How have you approached team building at HAYA, and what advantages do Switzerland and San Diego bring to your operations?
Building the right team has been central to our ability to move from scientific discovery to therapeutic development. Today, HAYA counts around 40 employees, evenly split between Switzerland and San Diego. This bi-regional structure enables us to bring together a broad spectrum of capabilities, from genomics, computational science and data analytics to translational biology and RNA drug development, reflecting the multidisciplinary nature of our work.
One of our first strategic decisions after raising our seed financing was to establish a presence in San Diego, which remains one of the most vibrant global centres for RNA medicine and genomics. The region is home to companies like Ionis Pharmaceuticals and, until recently, Regulus Therapeutics, and continues to attract some of the most experienced RNA scientists and drug developers. That local expertise has been instrumental in shaping our platform and advancing our programmes. Because we are working on science that sits at the frontier of therapeutic innovation, we have found that attracting top-tier, motivated talent has not been a barrier, on the contrary, the mission speaks for itself. Ours is a science-first company, and that clarity of purpose has helped us bring in people who are deeply aligned with what we’re building.
Switzerland has offered a similarly strong foundation. It provides access to exceptional scientific training, a deep pool of translational and clinical talent, and a life sciences ecosystem that is world-class in its infrastructure and support. As a European hub, it positions us well to engage with leading research institutions, regulatory bodies, and collaborators across the continent.
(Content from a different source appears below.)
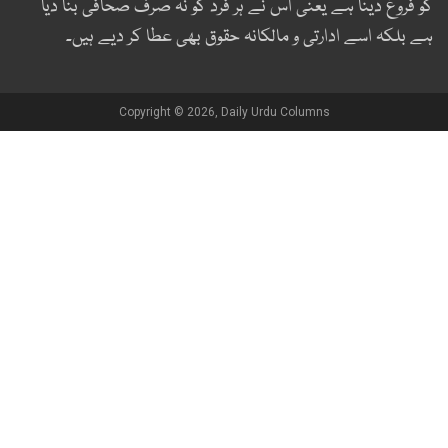
و فروغ دینا ہے یعنی اس نے ہر فرد کو نہ صرف صحافی بنا دیا
ے بلکہ اسے ادارتی و مالکانہ حقوق بھی عطا کر دیے ہیں۔
Copyright © 2026, Daily Urdu Columns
By operating across two ecosystems that are each globally recognised for different strengths, we have created an organisational model that is both scalable and grounded. It allows us to retain a tight focus on execution while drawing on complementary resources in innovation, talent, and infrastructure.
What are HAYA’s top priorities over the next 12 to 24 months, and what milestones will define this next phase?
Our central priority is to demonstrate that the biology we are advancing can translate meaningfully into patients. We have generated strong preclinical data in large animal models, but the true test lies ahead: showing that modulating dark genome targets can impact fibrosis in people with heart failure. Establishing clinical proof of mechanism will not only mark our transition to a clinical-stage company, it will also validate our broader platform approach.
This moment is pivotal, as it determines how we scale. If we show that cell-state reprogramming through long non-coding RNAs delivers measurable benefit, the logic of applying our platform to other high-burden diseases becomes clear. Many of these conditions remain underserved because we have yet to address the causal biology that drives them. Our focus is to go upstream, toward the origins of pathological change, and act with precision.
It is worth emphasising that our innovation lies in target-space biology, not delivery technology. Our therapeutic is a naked antisense oligonucleotide, administered without a vector or lipid nanoparticle. The field has invested heavily in delivery, which is important, but we believe the long-term impact will come from identifying and modulating the right targets, those that truly sit at the causal root of disease, that is where we continue to place our focus. In the end, the real innovation lies not only in delivery, but in identifying the right biological target and acting on it with precision.